Voice/Vision Holocaust Survivor Oral History Archive

Felicia Shloss - February 9, 1983

Life at Auschwitz

When you didn't see your brother, after you went to the bath, what did you think?

We didn't recognize each other. We knew--we heard there are men's uh, camp. They gonna take them to work, and we gonna go to work. We--I, I was at the bath. They didn't uh, gas us. Otherwise I wouldn't be here. We didn't know about those things.

You were shaved afterwards?

Yes. And my sister didn't recognize me, she was calling my name and I was calling her name. We didn't recognize each other, so uh, it's hard to, it's hard to describe the experience. It's--nobody wasn't there can image. It's undescribable, it's unreal. So we were there, in Auschwitz, and they took us to that block, twenty-six they called it Ziguener Lager. And we were supposed to sleep fifteen girls on one bunk bed, or big bunk bed. Nothing under, just a piece of uh, dirty um, blanket on the top. I don't know. I, I don't know how I slept there. I don't know--we were sitting most of the time--in the middle was that oven; we didn't know what this was, it was in the middle something glowing. And we saw it was an oven, but when we were there I guess it didn't uh, it didn't uh, they didn't use it or something"

A crematorium, you mean?

Yeah, in every block was a crematorium, I believe. It was going through the middle of that, of that barrack. And on this side were bunk beds and on this side were bunk beds. And four o'clock in the morning they woke us up for Zählappell to count us. Where we were staying there in the nights, in the morning we went back about eight o'clock until they counted us. There were, there were maybe a thousand people in that. And I, I went to school and I went uh, I was used to exercise in Maccabi as a child. I went to a Jewish Zionist organization. But there were people--they were ten years older than I, or they didn't--the ten years older than I--I was sixteen--I don't know if there were schools, or something, they couldn't even walk five in a line. So I--it was ??? I think she survived the war, something happened to her uh, anyhow and if you didn't straight--it was a German or something, if you didn't stay straight, she--they were walking with canes, big long canes. And they knock you over the head too. You had to be like, in line, otherwise if you were out they uh, hit you. They hit you bad.

Were you ever beaten?

Uh, I was beaten, a lot of times, but we were hiding so much, in that labor camp, in that Salzwedel, yeah.

When you were in Auschwitz did anybody ask your sister how old she was?

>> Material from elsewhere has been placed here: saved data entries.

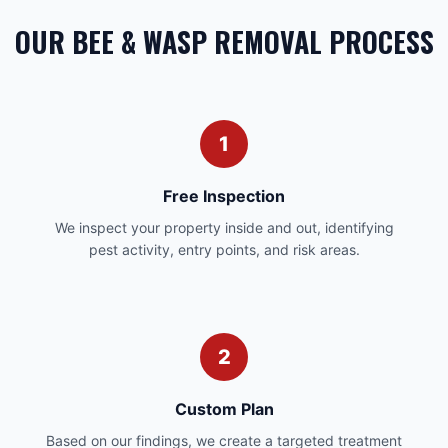
OUR BEE & WASP REMOVAL PROCESS
1
Free Inspection
We inspect your property inside and out, identifying
pest activity, entry points, and risk areas.
2
Custom Plan
Based on our findings, we create a targeted treatment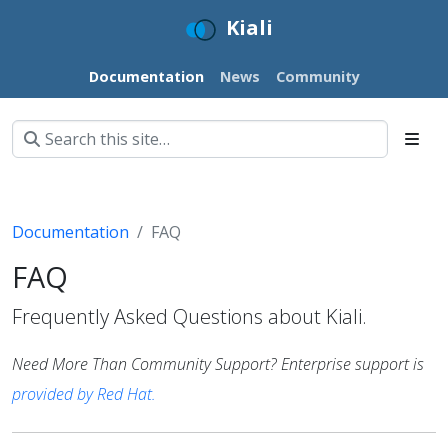
Kiali
Documentation
News
Community
Documentation
FAQ
FAQ
Frequently Asked Questions about Kiali.
Need More Than Community Support? Enterprise support is
provided by Red Hat.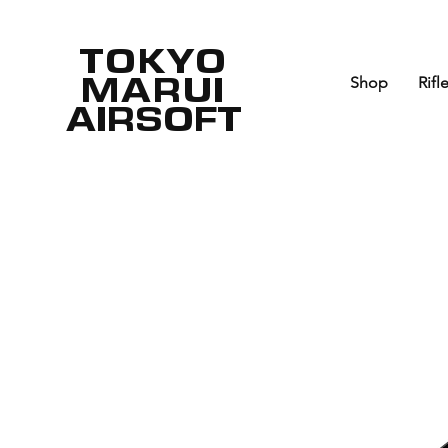
TOKYO
MARUI
Shop
Rifl
AIRSOFT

Yes they did. And she said she was eighteen. Uh, when we were going out--we were there for maybe two weeks. And they took us out, and somehow, I don't know, she had that--they gave her a dress. They took away all our belongings, and they gave her like, a turtleneck dress, and her face looked full, because it was like a pullover or something. And her face looked full, and I guess that saved her--because she had a full face, so she looked full. And the Germans let her go through.

This a German woman--SS woman?

Well the German--they must have been doctors, the ones who selected us, looked at us. And at the end we supposed to go on the train. A German woman came to her and asked her, "How old bist du? Wie alt bist du?" And she said uh, "Achtzehn." And uh, she asked her, ‘What Jahr bist du boren?' She said uh, 1926 and she was born 1928, '29 and the German said, "Du hast schnell ausgeredet." She still didn't believe her...

She figured it out.

Fast, yeah. She didn't believe her, but they--I don't know, somehow, maybe God was over us--a angel or something. We were saved.

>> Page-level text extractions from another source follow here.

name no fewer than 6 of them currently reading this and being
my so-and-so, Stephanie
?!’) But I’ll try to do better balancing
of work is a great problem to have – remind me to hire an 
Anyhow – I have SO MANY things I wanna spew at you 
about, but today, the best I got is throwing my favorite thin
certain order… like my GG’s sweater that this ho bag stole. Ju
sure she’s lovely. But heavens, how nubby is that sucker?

What do you remember about uh, just uh, impressions, voices, what they sounded like?

The Germans?

The Germans.

You see a movie today, they only uh, the way they were talking to us the, "Munde halten, Schnabel halten uh, Schnabel halten, Munde halten," uh, what else did they say? Very uh, they were screaming at us. I thought the German language was so horrible because the whole language was a scream. "Prüf aus," and uh, and they were walking with the German Shepherds. Today when I see German Shepherd. I get goose pimples I, I can't stand those animals. I know they are just animals and they were trained in that direction, but I still can't um, [pause] uh, make myself that it's an innocent animal; I just can't look at them.